À evidência, fingem desconhecer o artigo 47, inciso II, letra ‘a’, do referido Código, onde se declara que “o valor da operação de que decorrer a saída da mercadoria” é a base de cálculo do IPI, o que vale dizer que a “operação mercantil” é que constitui base de cálculo do tributo. E, à evidência,
não se pode considerar o “roubo” uma “operação mercantil”.

Por outro lado, a Lei 7.798/1989, em seu artigo 2º, § 1º, declara que: “o valor tributável” do IPI é “o preço normal da operação de venda”, o que importa reconhecer que, nitidamente, não há qualquer venda no roubo. Em outras palavras, a mercadoria roubada que não chegar às mãos do comprador não completa uma operação de venda, que deixa de existir por não ter sido o produto entregue ao destinatário.

Na mesma lei, o artigo 3º repete expressamente que o tributo incidirá sobre o “valor tributável numa operação normal de venda”; e o artigo 15, que o valor tributável, quanto aos produtos nacionais, deve corresponder “ao valor total da operação”, acrescentando o § 1º que o valor da operação “compreende o preço do produto, acrescido do valor do frete e das demais despesas acessórias, cobradas ou debitadas pelo contribuinte ao COMPRADOR OU DESTINATÁRIO”!!!
Nitidamente, não se pode debitar ao assaltante, ao ladrão tais valores, apesar de no roubo serem eles os destinatários das mercadorias. Roubo bem sucedido, por exclusiva omissão  do Estado aético em garantir a segurança pública.

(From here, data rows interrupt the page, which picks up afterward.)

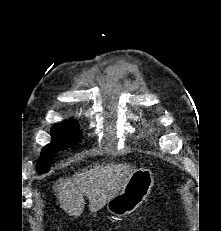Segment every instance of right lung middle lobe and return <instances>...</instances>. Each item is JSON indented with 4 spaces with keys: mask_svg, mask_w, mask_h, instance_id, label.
<instances>
[{
    "mask_svg": "<svg viewBox=\"0 0 221 231\" xmlns=\"http://www.w3.org/2000/svg\"><path fill=\"white\" fill-rule=\"evenodd\" d=\"M77 129L78 124L73 120L53 126L51 135L54 140L43 148L41 157L37 163L38 172L47 170L58 150L80 141L81 135L78 134Z\"/></svg>",
    "mask_w": 221,
    "mask_h": 231,
    "instance_id": "1",
    "label": "right lung middle lobe"
}]
</instances>
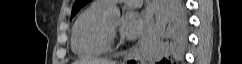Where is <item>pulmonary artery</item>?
Masks as SVG:
<instances>
[{
    "instance_id": "1",
    "label": "pulmonary artery",
    "mask_w": 242,
    "mask_h": 64,
    "mask_svg": "<svg viewBox=\"0 0 242 64\" xmlns=\"http://www.w3.org/2000/svg\"><path fill=\"white\" fill-rule=\"evenodd\" d=\"M116 2H124L132 7H140L142 4L141 0H98V1H95L94 3L104 7H108Z\"/></svg>"
}]
</instances>
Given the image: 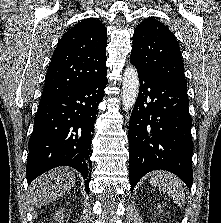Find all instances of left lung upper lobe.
Returning a JSON list of instances; mask_svg holds the SVG:
<instances>
[{"label":"left lung upper lobe","instance_id":"left-lung-upper-lobe-1","mask_svg":"<svg viewBox=\"0 0 221 223\" xmlns=\"http://www.w3.org/2000/svg\"><path fill=\"white\" fill-rule=\"evenodd\" d=\"M130 60L152 76L187 86L177 40L156 19L148 18L135 29Z\"/></svg>","mask_w":221,"mask_h":223}]
</instances>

É de se lembrar que nos produtos sujeitos ao IPI sob o Código 24.02.02.99, o DL 1593/77 prevê que o “valor tribu­tável” incidirá sobre o “preço de venda no varejo” (art. 4º, inciso I), em clara demonstração de que a operação mercantil — e não a consagração das operações de meliantes – constitui o fato gerador do IPI.
É de se lembrar ainda que a palavra operação está na própria Constituição, ao cuidar do princípio da não-cumulatividade aplicado ao IPI (art. 153, § 3º, inciso II).

Acresce-se que o RIPI faz menção, no seu artigo 3º, ao fato de que “o produto industrializado é o resultante de qualquer operação” e, principalmente, o artigo 174, inciso V, declara que:
“Art. 174 – Será anulado, mediante estorno na escrita fiscal, o crédito do imposto:

(…)
V – relativo a matérias-primas, produtos interme­diários, material de embalagem e quaisquer outros produtos que hajam sido furtados ou roubados, inutilizados ou deteriorados ou, ainda, empregados em outros produtos que tenham tido a mesma sorte.” (grifamos)
O aspecto, portanto, que mais choca é que, ao cobrar o IPI sobre o roubo, a lei exige que o crédito de IPI sobre mercadorias seja estornado, com o que o industrial assaltado, por omissão do governo:

a) perde a mercadoria;

b) paga o IPI sobre a mercadoria roubada; e

c) ainda é obrigado a estornar o crédito de IPI dos insumos usados nas mercadorias roubadas!!!

Se receber o valor de venda do comerciante, no qual já está embutido o tributo, cumpre com suas obrigações fiscais e, por fim, ainda mantém o crédito!!! Se for roubado, perde tudo e ainda é obrigado a pagar o tributo E ESTORNAR O CRÉDITO POR FORÇA DO ARTIGO 174, INCISO V, DO RIPI!

Creio que tal “raciocínio jurídico” faria inveja a qualquer agente da SS de Hitler!
Para mim, não só é pobre a leitura de que para a concretização da operação de venda bastaria a mera saída da mercadoria bem como fere, dramaticamente, o princípio da moralidade, consagrado no “caput” do artigo 37 da Constituição Federal como sendo aquele que deve nortear toda a Administração Pública.
O IPI, sendo um tributo translativo de propriedade, só pode ser cobrado se a operação se completar com a entrega da mercadoria ao destinatário.

Neste sentido, já se manifestou Humberto D’Avila em excelente parecer na Dialética (RDDT nº 171, dez/2009), bem como, nesta própria revista, Sacha Calmon Navarro Coelho fulminou a mesquinha inteligência que vem sendo conferida ao artigo 46 do CTN, que não honra a tradição de um Estado Democrático de Direito em busca da justiça tributária.